As the young girl approached me with the drink, her posture was straightened by dignity, her smile was engrained not in her lips but in the corners of her eyes; and there was a subtle grace in her walk. She was infected with a sincere sense of pride which can and only be attained in the act of sharing with someone and providing another’s needs. I was moved and drank every last drop of the water, knowing full well it could turn my stomach inside out for a week.
Pride and kindness is highly infectious; that morning I caught it through the rainwater the young woman gave me to drink. This epidemic of pride and kindness in Malawi is everywhere I look. At least 80% of the population is now infected, many of which are the most innocent children and women. In fact; more Malawian children are infected with pride and kindness than there are westerners lighting up Malawian tobacco right now. To my family and friends who are concerned for my health and safety during my journeys to Sub-Saharan Africa past, present and future; my infection of pride and kindness is already terminal.
The most explicit thing I am seeing here in Malawi, was depicted by that young girl’s kindness; that this is country moving from a state of resistance and survival to one of reconciliation, hope and compassion. Whilst this transformation is often appropriated by the foreign big development nexus, as the effect of their empowerment agenda, Malawi is in fact empowering herself.
I hope to actively encourage contention over the meaning of the word empowerment. Whilst now it is widely understood in terms of education and incomes; this can often lead to urbanisation, environmental degradation and a loss of the cultural nexus; as increasingly empowered individuals leave their rural communities and head for jobs in the city; is that what is meant by empowerment?
I hope instead, empowerment can be expanded to include the capacity to express empathy, compassion and forgiveness; because these are the necessary traits for reconciliation and the protection of cultural and biodiversity, also for those people who do succeed in educational and economic empowerment to one day, turn back to their cultural homeland and give back to the place where their anchestors are.
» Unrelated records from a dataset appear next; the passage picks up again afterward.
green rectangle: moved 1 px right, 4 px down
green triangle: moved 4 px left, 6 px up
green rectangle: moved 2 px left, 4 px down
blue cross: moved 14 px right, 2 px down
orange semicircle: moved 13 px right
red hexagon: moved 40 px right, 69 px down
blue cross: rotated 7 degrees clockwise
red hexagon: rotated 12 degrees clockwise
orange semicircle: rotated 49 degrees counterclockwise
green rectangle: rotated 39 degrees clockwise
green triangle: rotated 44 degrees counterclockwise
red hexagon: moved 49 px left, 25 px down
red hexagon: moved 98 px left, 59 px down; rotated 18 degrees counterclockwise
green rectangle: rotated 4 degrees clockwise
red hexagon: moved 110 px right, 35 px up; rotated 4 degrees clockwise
So, this is what I want to spend my late evenings thinking about. The hope, pride and compassion. The generosity of that young girl and many other people I meet. Am I alone, or can you agree that there is a significant difference between acting to end corruption rather than starting compassion? One which will bring well-being to the activist, encourage others to join them and transform the sub consciousness of activists. Corruption will not end until compassion is nurtured, however we can nurture compassion at any given moment. If you aim to end corruption, you will set yourself up for a life of disappointment, frustration and stress; whilst nurturing compassion will lead to a happy life and one in which you can enjoy.
Life is a play, choose a character and make it a happy one.